**WHAT IS NEEDED**: When the line with "Differentiation, Pythagoras theorem etc." appears below, start repeating lines exactly, and keep going through the line with "0xb0 Digital Input/Output"; add nothing outside that span.

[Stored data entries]
++++++++++

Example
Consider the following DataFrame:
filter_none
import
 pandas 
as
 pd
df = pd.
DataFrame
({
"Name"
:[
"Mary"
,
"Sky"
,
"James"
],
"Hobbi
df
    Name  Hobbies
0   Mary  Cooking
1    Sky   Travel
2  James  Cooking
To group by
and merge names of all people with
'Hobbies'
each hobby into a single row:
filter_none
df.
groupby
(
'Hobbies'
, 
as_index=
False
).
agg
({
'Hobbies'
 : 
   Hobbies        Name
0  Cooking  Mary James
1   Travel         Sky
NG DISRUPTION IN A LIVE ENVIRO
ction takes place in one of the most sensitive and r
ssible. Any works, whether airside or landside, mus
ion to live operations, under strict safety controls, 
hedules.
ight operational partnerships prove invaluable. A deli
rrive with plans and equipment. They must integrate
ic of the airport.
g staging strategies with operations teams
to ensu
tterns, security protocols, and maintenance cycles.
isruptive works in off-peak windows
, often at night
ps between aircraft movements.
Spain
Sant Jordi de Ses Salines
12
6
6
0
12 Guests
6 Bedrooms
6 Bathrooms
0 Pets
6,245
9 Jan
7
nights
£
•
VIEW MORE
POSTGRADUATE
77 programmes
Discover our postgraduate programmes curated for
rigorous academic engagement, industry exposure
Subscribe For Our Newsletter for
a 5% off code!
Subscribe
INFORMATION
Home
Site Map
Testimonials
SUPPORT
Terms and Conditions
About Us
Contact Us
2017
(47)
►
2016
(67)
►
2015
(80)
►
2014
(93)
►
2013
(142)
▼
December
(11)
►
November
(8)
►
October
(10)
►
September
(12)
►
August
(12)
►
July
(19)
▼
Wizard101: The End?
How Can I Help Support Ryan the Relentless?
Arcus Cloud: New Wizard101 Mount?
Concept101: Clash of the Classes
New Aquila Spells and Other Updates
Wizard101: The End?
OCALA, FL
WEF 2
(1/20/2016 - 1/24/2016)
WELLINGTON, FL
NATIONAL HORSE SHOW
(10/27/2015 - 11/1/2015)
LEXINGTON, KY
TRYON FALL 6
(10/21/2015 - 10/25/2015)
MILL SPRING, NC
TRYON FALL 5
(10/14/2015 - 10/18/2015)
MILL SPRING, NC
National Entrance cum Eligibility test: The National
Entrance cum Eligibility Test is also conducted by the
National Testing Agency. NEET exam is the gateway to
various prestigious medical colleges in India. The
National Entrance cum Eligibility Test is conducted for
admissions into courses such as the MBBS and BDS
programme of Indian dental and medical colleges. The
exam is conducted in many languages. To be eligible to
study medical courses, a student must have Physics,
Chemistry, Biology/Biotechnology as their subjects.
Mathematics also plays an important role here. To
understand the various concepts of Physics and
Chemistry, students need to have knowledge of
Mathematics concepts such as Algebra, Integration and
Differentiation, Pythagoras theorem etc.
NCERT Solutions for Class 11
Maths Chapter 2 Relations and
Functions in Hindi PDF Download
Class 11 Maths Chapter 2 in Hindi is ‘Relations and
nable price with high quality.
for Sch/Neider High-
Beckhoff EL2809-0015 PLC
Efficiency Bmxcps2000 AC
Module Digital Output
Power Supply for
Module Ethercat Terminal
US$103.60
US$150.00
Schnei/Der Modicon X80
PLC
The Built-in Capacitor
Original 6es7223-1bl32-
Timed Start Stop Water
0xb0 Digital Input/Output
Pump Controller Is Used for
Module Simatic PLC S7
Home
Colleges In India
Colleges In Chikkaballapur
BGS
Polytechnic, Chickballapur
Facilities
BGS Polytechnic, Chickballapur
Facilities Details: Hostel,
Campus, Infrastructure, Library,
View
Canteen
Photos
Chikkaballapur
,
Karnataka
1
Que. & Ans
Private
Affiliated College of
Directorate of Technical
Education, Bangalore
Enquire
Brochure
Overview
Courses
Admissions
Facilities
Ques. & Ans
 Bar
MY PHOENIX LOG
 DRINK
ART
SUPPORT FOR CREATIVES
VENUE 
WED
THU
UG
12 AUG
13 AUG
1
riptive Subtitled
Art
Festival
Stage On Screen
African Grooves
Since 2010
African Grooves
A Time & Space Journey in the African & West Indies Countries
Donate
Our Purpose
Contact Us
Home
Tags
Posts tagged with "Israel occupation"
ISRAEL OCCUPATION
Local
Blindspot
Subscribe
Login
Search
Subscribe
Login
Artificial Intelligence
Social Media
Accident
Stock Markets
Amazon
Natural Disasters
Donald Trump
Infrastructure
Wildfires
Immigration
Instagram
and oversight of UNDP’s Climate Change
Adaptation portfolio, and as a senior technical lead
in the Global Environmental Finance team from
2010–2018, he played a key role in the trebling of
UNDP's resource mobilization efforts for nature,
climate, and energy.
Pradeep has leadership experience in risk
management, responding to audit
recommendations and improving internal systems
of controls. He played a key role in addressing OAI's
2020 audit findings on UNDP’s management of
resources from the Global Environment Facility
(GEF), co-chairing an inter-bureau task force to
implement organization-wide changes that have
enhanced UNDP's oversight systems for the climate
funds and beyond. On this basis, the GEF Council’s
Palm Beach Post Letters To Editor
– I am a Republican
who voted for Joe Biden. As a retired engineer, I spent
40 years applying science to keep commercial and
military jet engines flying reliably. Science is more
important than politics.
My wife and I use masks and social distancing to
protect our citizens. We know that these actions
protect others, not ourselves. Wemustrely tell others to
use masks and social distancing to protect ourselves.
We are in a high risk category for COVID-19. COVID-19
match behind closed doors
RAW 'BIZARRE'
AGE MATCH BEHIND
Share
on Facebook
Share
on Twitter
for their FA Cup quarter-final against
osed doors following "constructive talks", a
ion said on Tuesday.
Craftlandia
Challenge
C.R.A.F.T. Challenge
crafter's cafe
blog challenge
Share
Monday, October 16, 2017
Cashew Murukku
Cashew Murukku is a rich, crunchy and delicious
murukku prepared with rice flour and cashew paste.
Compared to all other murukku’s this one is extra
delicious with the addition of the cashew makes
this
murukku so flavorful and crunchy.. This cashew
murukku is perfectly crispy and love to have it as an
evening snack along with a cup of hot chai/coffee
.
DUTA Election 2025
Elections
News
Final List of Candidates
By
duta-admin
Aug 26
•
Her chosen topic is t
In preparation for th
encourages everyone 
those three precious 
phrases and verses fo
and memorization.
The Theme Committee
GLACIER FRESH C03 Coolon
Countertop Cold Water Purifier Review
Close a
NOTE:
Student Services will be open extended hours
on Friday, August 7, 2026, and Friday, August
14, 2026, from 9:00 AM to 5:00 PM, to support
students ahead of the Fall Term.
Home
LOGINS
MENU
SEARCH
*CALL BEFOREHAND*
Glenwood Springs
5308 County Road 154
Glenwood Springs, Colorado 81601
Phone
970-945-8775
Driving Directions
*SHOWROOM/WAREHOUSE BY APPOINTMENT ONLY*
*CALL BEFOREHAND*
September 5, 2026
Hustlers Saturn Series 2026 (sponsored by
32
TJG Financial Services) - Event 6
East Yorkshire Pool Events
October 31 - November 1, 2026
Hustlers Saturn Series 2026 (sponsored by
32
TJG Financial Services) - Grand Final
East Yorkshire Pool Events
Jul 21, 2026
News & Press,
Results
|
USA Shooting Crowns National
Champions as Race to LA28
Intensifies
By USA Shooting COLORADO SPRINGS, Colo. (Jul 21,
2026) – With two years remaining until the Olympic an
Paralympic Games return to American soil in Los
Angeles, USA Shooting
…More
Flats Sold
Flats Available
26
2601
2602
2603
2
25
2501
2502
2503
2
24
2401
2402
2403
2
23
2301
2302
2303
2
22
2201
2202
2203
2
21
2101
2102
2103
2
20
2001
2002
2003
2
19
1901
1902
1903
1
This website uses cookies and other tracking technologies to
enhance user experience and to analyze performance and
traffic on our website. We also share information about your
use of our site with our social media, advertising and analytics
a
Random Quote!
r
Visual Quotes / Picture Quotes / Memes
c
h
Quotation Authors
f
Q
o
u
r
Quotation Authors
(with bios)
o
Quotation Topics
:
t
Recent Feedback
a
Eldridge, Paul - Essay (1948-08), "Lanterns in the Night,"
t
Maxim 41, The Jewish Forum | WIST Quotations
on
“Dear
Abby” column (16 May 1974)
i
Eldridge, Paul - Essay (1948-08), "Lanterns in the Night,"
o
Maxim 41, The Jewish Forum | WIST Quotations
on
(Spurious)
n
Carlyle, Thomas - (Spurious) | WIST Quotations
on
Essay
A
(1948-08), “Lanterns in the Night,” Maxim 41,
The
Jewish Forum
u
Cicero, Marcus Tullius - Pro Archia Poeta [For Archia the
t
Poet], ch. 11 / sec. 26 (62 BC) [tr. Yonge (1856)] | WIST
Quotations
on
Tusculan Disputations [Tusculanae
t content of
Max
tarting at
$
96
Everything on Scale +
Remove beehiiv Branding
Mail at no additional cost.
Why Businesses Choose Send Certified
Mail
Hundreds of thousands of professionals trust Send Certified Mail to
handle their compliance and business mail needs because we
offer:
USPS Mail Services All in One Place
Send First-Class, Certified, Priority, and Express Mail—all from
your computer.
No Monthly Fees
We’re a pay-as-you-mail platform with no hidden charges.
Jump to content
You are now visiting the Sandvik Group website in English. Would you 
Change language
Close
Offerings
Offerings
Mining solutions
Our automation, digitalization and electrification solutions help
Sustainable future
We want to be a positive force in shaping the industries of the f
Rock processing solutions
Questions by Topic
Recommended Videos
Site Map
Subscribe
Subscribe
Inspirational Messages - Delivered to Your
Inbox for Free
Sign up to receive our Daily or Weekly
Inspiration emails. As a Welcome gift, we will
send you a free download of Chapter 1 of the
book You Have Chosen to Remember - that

++++++++++

**WRITTEN ANSWER**:
Differentiation, Pythagoras theorem etc.
NCERT Solutions for Class 11
Maths Chapter 2 Relations and
Functions in Hindi PDF Download
Class 11 Maths Chapter 2 in Hindi is ‘Relations and
nable price with high quality.
for Sch/Neider High-
Beckhoff EL2809-0015 PLC
Efficiency Bmxcps2000 AC
Module Digital Output
Power Supply for
Module Ethercat Terminal
US$103.60
US$150.00
Schnei/Der Modicon X80
PLC
The Built-in Capacitor
Original 6es7223-1bl32-
Timed Start Stop Water
0xb0 Digital Input/Output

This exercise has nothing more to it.